Data shown START
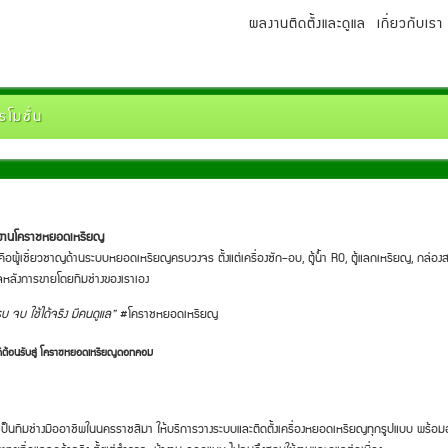
ผลงานติดตั้งและดูแล
เกี่ยวกับเรา
รโมชั่น
มงานโคราชหยอดเหรียญ
คือผู้เชี่ยวชาญด้านระบบหยอดเหรียญครบวงจร ตั้งแต่เครื่องซัก–อบ, ตู้น้ำ RO, ตู้แลกเหรียญ, กล่องส
ลหลังการขายโดยทีมช่างของเราเอง
บ จบ ใช้ได้จริง มีคนดูแล”
#โคราชหยอดเหรียญ
ดีต้อนรับสู่ โคราชหยอดเหรียญดอทคอม
เป็นทีมช่างมืออาชีพในนครราชสีมา ให้บริการวางระบบและติดตั้งเครื่องหยอดเหรียญทุกรูปแบบ พร้อม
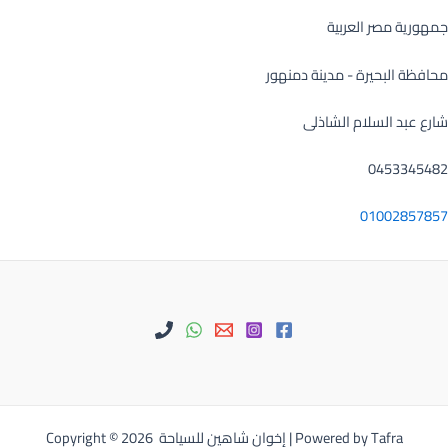
جمهورية مصر العربية
محافظة البحيرة - مدينة دمنهور
شارع عبد السلام الشاذلى
0453345482
01002857857
Copyright © 2026 إخوان شاهين للسياحة | Powered by Tafra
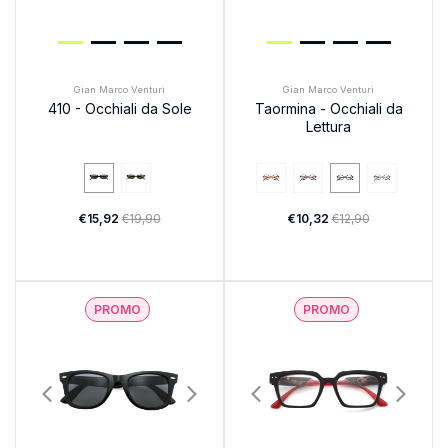
Gian Marco Venturi
Gian Marco Venturi
410 - Occhiali da Sole
Taormina - Occhiali da
Lettura
€15,92
€19,90
€10,32
€12,90
PROMO
PROMO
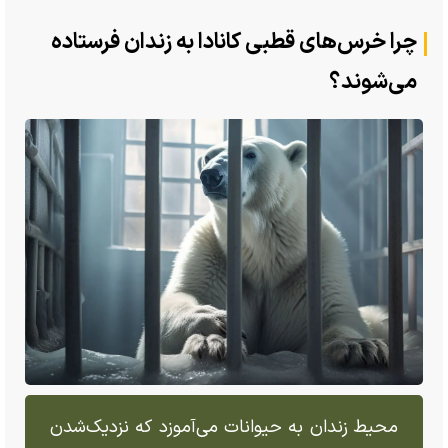
چرا خرس‌های قطبی کانادا به زندان فرستاده
می‌شوند؟
محیط زندان به حیوانات می‌آموزد که نزدیک‌شدن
Data shown END
What needs to be done – Check every line above for the string "زندان", and copy the ones that have it.

Written solution –
چرا خرس‌های قطبی کانادا به زندان فرستاده
محیط زندان به حیوانات می‌آموزد که نزدیک‌شدن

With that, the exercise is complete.